Work task:
Copy each entry below unchanged; the images do not go in the copy.

Material provided:
== Segment start ==
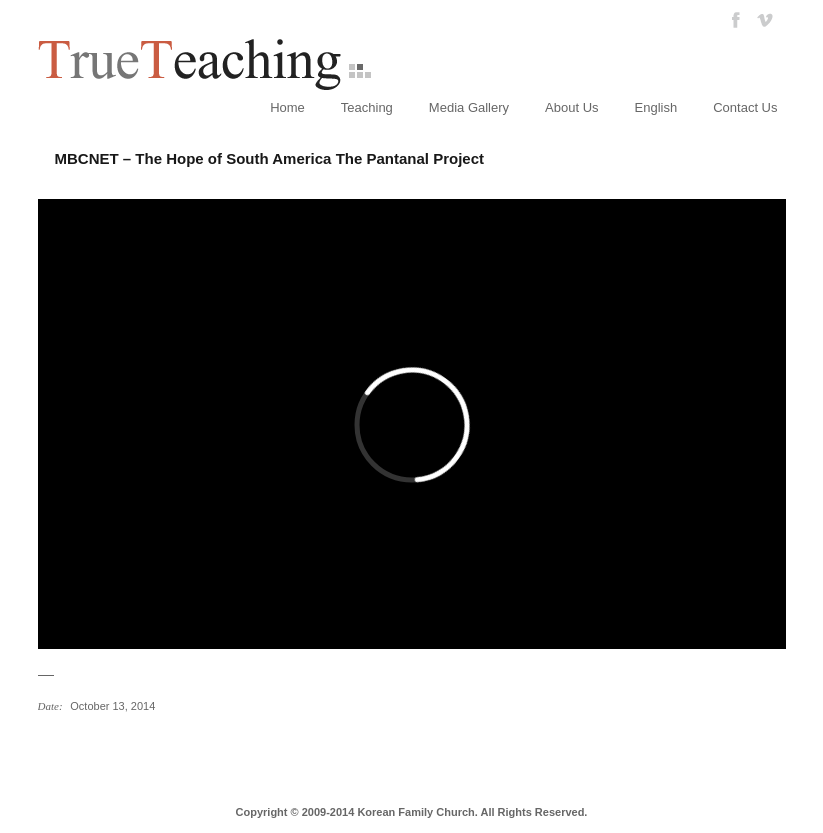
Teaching (367, 107)
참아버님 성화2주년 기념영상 (73, 748)
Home (287, 107)
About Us (571, 107)
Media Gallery (469, 107)
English (656, 107)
== Segment end ==
Solution to this exercise:
Teaching (367, 107)
참아버님 성화2주년 기념영상 (73, 748)
Home (287, 107)
About Us (571, 107)
Media Gallery (469, 107)
English (656, 107)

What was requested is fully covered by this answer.